Pojawiło się wielu sponsorów. Wtedy klub mógł sobie pozwolić na zaproszenie Dejana Churovicia, Nikolaosa Mahlasa, Orlando Trusfulla za dobre pensje, a drużyna zajmowała 4-5 miejsce, grając w europejskich rozgrywkach pod wodzą Henka ten Kate. To były złote czasy Vitesse. Potem wszystko poszło w dół. W ostatnich latach drużyna straciła swoją tożsamość i sposób zarządzania.

- Prawdopodobnie w klubie są jeszcze ludzie, których nadal znasz?

- Miesiąc temu byłem na gali kickboxingu w Gelredome, gdzie główną gwiazdą był Rico Verheyven. Wszedłem do jego garderoby i powiedziałem mu: "20 lat temu to była moja garderoba". Wspaniale było spotkać ludzi, z którymi skrzyżowałem ścieżki, gdy grałem dla Vitesse.

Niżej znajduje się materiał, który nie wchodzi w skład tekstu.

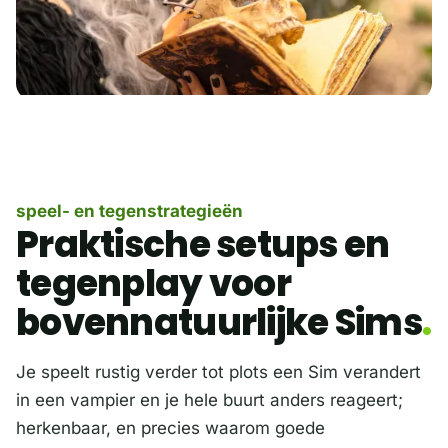
speel- en tegenstrategieën
Praktische setups en
tegenplay voor
bovennatuurlijke Sims
Je speelt rustig verder tot plots een Sim verandert
in een vampier en je hele buurt anders reageert;
herkenbaar, en precies waarom goede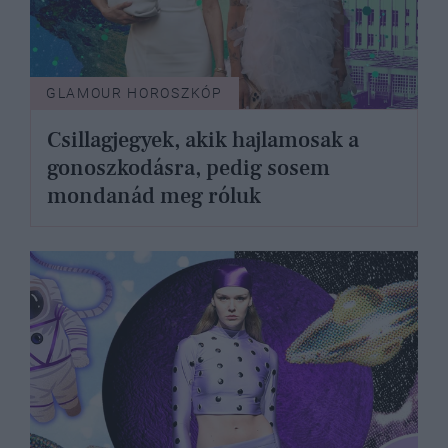
GLAMOUR HOROSZKÓP
Csillagjegyek, akik hajlamosak a
gonoszkodásra, pedig sosem
mondanád meg róluk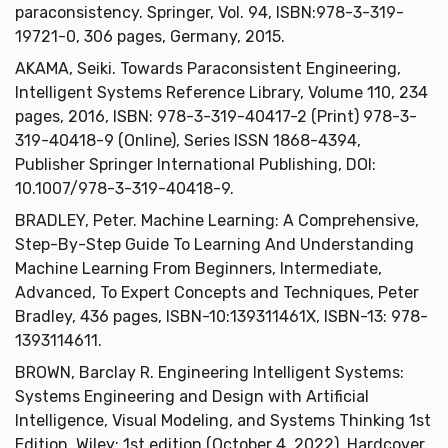
paraconsistency. Springer, Vol. 94, ISBN:978-3-319-
19721-0, 306 pages, Germany, 2015.
AKAMA, Seiki. Towards Paraconsistent Engineering,
Intelligent Systems Reference Library, Volume 110, 234
pages, 2016, ISBN: 978-3-319-40417-2 (Print) 978-3-
319-40418-9 (Online), Series ISSN 1868-4394,
Publisher Springer International Publishing, DOI:
10.1007/978-3-319-40418-9.
BRADLEY, Peter. Machine Learning: A Comprehensive,
Step-By-Step Guide To Learning And Understanding
Machine Learning From Beginners, Intermediate,
Advanced, To Expert Concepts and Techniques, Peter
Bradley, 436 pages, ISBN-10:139311461X, ISBN-13: 978-
1393114611.
BROWN, Barclay R. Engineering Intelligent Systems:
Systems Engineering and Design with Artificial
Intelligence, Visual Modeling, and Systems Thinking 1st
Edition, Wiley; 1st edition (October 4, 2022), Hardcover,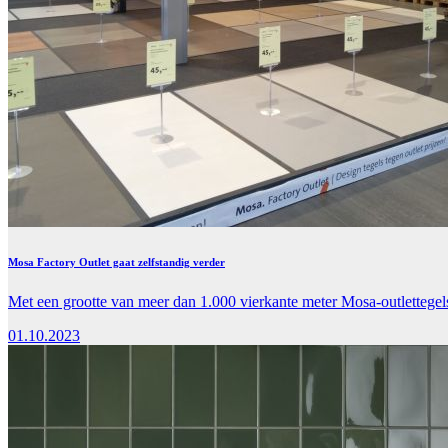
Mosa Factory Outlet gaat zelfstandig verder
Met een grootte van meer dan 1.000 vierkante meter Mosa-outlettege
01.10.2023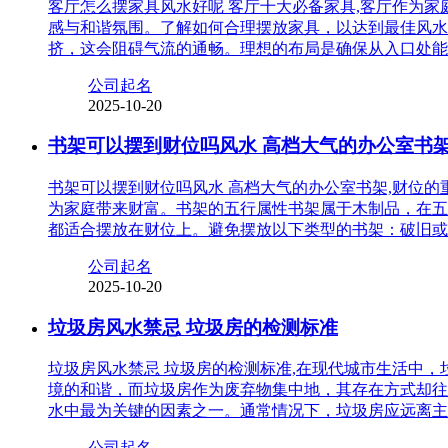
客厅怎么摆家具风水好呢 客厅十大必备家具,客厅作为
感与和谐氛围。了解如何合理摆放家具，以达到最佳风水
挤，这会阻碍气流的通畅。理想的布局是确保从入口处能
公司起名
2025-10-20
书架可以摆到财位吗风水 高档大气的办公室书
书架可以摆到财位吗风水 高档大气的办公室书架,财位
为家庭带来财富。书架的五行属性书架属于木制品，在五
都适合摆放在财位上。避免摆放以下类型的书架：破旧或
公司起名
2025-10-20
垃圾房风水禁忌 垃圾房的检测标准
垃圾房风水禁忌 垃圾房的检测标准,在现代城市生活中
境的和谐，而垃圾房作为废弃物集中地，其存在方式却往
水中最为关键的因素之一。通常情况下，垃圾房应远离主
公司起名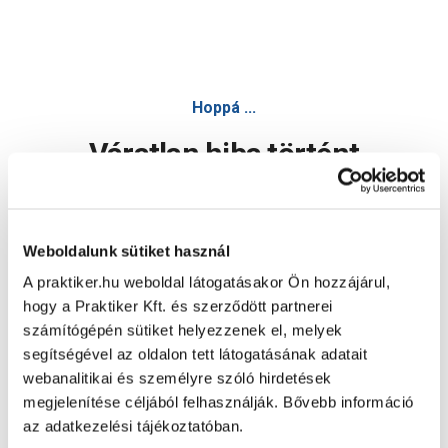
Ajtókilincs nz 90mm koptatott antik venezia - Kilincs - Csavar
Hoppá ...
Váratlan hiba történt
Dolgozunk a hiba javításán. Egy kis türelmet kérünk.
Weboldalunk sütiket használ
A praktiker.hu weboldal látogatásakor Ön hozzájárul,
Oldal újratöltése
hogy a Praktiker Kft. és szerződött partnerei
számítógépén sütiket helyezzenek el, melyek
segítségével az oldalon tett látogatásának adatait
webanalitikai és személyre szóló hirdetések
megjelenítése céljából felhasználják. Bővebb információ
az adatkezelési tájékoztatóban.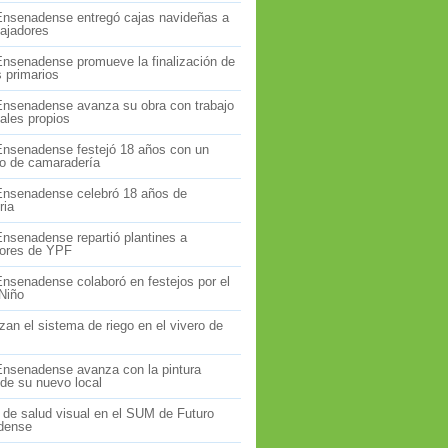
Ensenadense entregó cajas navideñas a
bajadores
Ensenadense promueve la finalización de
s primarios
Ensenadense avanza su obra con trabajo
ales propios
Ensenadense festejó 18 años con un
o de camaradería
Ensenadense celebró 18 años de
ria
Ensenadense repartió plantines a
dores de YPF
Ensenadense colaboró en festejos por el
 Niño
an el sistema de riego en el vivero de
Ensenadense avanza con la pintura
 de su nuevo local
 de salud visual en el SUM de Futuro
dense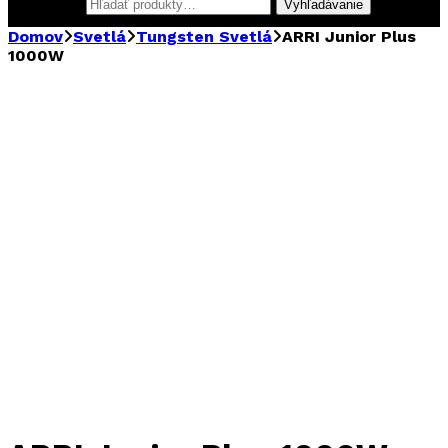
Hľadať:
Vyhľadávanie
Domov
Svetlá
Tungsten Svetlá
ARRI Junior Plus
1000W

- Czy Vitesse będzie w stanie wydostać się z zewnętrznej administracji i szybko znaleźć właściciela, który pomoże klubowi oczyścić jego reputację?

- Holendrzy nauczyli mnie jednego wyrażenia: "Musisz upewnić się, że twój statek jest czysty". Myślę, że te słowa są bardzo trafne w przypadku Vitesse. Pozbycie się zawodników z drogimi kontraktami, postawienie na młodzież i zaproszenie zdolnych menedżerów, którzy mogą wykazać się wysokim KPI w tych warunkach.

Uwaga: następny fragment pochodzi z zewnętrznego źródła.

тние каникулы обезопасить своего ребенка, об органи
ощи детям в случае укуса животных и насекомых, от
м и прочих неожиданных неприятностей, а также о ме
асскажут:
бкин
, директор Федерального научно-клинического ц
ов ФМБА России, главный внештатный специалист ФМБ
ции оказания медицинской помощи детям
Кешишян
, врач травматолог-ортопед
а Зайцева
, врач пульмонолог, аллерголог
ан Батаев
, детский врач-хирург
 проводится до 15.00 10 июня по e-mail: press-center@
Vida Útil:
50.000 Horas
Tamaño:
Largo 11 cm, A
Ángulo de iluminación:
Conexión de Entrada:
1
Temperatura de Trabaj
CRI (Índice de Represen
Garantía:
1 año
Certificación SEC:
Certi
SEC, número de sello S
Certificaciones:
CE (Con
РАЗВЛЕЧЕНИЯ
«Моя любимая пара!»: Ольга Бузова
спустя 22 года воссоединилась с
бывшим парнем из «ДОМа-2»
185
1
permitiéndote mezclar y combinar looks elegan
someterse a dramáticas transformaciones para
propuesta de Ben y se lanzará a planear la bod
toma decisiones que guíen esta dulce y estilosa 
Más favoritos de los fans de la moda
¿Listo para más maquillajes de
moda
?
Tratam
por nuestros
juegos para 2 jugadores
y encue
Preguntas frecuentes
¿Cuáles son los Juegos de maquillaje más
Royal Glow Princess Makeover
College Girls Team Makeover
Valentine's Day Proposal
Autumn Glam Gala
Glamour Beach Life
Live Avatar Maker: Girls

Bardzo ważne jest, aby dostarczyli wszystkie dokumenty dotyczące właściciela klubu, skąd pochodzą pieniądze. W Holandii jest to uważane za najważniejszy punkt, jeśli klub jest w trakcie zmiany właściciela. Amerykanie utknęli w martwym punkcie i nie zrobili nic, aby utrzymać Vitesse na powierzchni.

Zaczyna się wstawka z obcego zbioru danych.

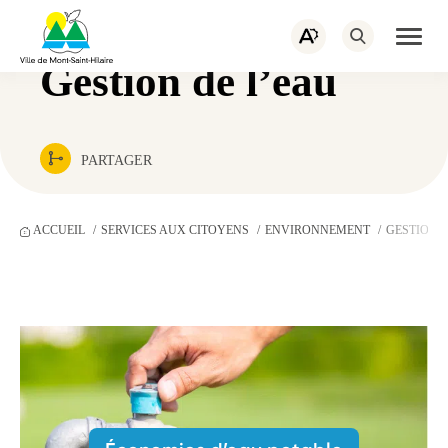
PORTAIL CITOYEN
EMPLOIS
Navigation
rapide
ACTUALITÉS
NOUS JOINDRE
Ouvrir
Ouvrez
la
la
naviga
Gestion de l’eau
barre
du
d’outils
site
d’accessibilité.
PARTAGER
ACCUEIL
SERVICES AUX CITOYENS
ENVIRONNEMENT
GESTION D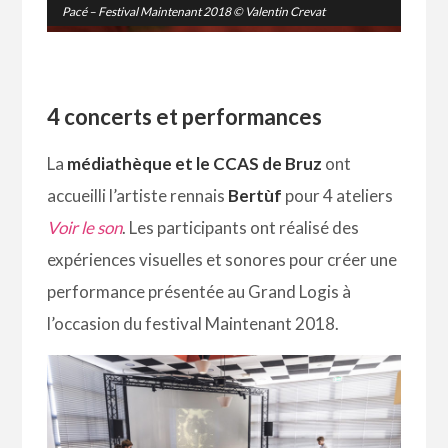
Pacé – Festival Maintenant 2018 © Valentin Crevat
4 concerts et performances
La
médiathèque et le CCAS de Bruz
ont
accueilli l’artiste rennais
Bertùf
pour 4 ateliers
Voir le son
. Les participants ont réalisé des
expériences visuelles et sonores pour créer une
performance présentée au Grand Logis à
l’occasion du festival Maintenant 2018.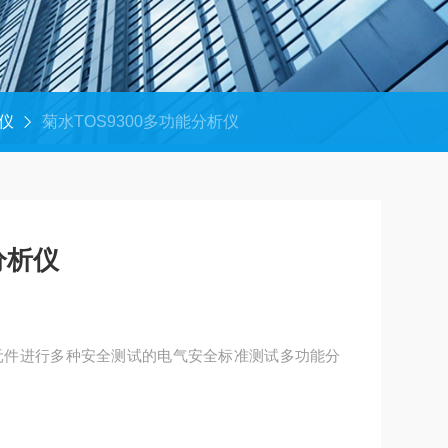
仪
菊水TOS9300多功能分析仪
分析仪
仪
子元件进行多种安全测试的电气安全标准测试多功能分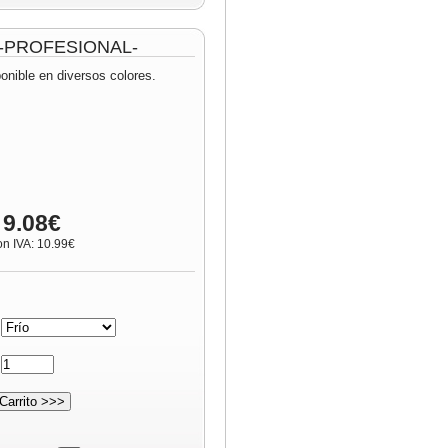
m -PROFESIONAL-
onible en diversos colores.
 9.08€
on IVA: 10.99€
:
: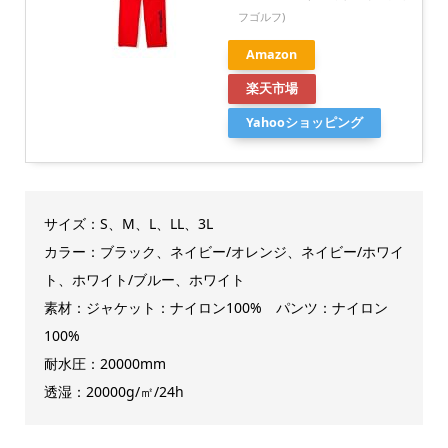
フゴルフ)
Amazon
楽天市場
Yahooショッピング
サイズ：S、M、L、LL、3L
カラー：ブラック、ネイビー/オレンジ、ネイビー/ホワイ
ト、ホワイト/ブルー、ホワイト
素材：ジャケット：ナイロン100% パンツ：ナイロン
100%
耐水圧：20000mm
透湿：20000g/㎡/24h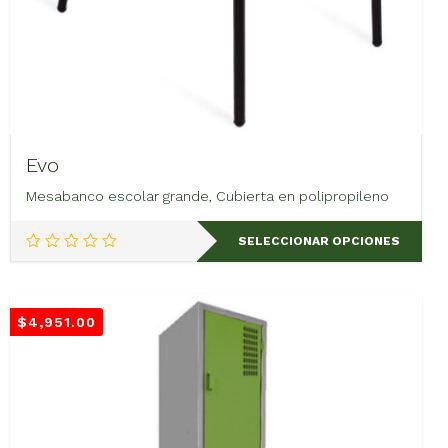
Evo
Mesabanco escolar grande, Cubierta en polipropileno
Este
SELECCIONAR OPCIONES
producto
tiene
múltiples
variantes.
$
4,951.00
Las
opciones
se
pueden
elegir
en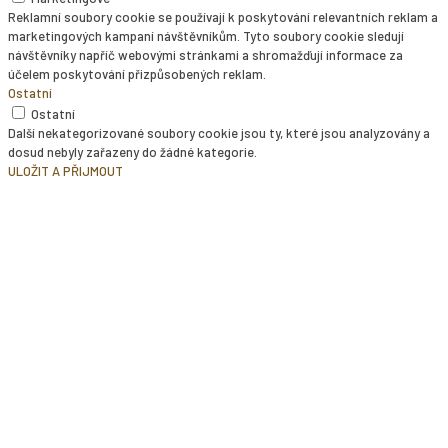
Reklamní soubory cookie se používají k poskytování relevantních reklam a
marketingových kampaní návštěvníkům. Tyto soubory cookie sledují
návštěvníky napříč webovými stránkami a shromažďují informace za
účelem poskytování přizpůsobených reklam.
Ostatní
Ostatní
Další nekategorizované soubory cookie jsou ty, které jsou analyzovány a
dosud nebyly zařazeny do žádné kategorie.
ULOŽIT A PŘIJMOUT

Sytuacja jest bardzo skomplikowana i trudna. Jeśli klub spadnie z Eredivisie, straci 7-8 milionów euro z praw telewizyjnych i innych dochodów. Edward Sturing, który obecnie trenuje Vitesse, przejął drużynę w kryzysie po raz czwarty lub piąty. Wszyscy nabijają się z niego, że znów stoczył się na dno. Kiedyś graliśmy razem w piłkę nożną.

Widzę wyjście dla jednego z lokalnych gigantów finansowych, który kupi Vitesse od Oyf i spróbuje wrócić do Eredivisie z młodymi zawodnikami. To byłby najlepszy krok. Odbędę rozmowę z zawodnikami, aby sprawdzić, czy będą zamknięci na kwestie finansowe. Do tej pory wszystko było opłacane w Vitesse.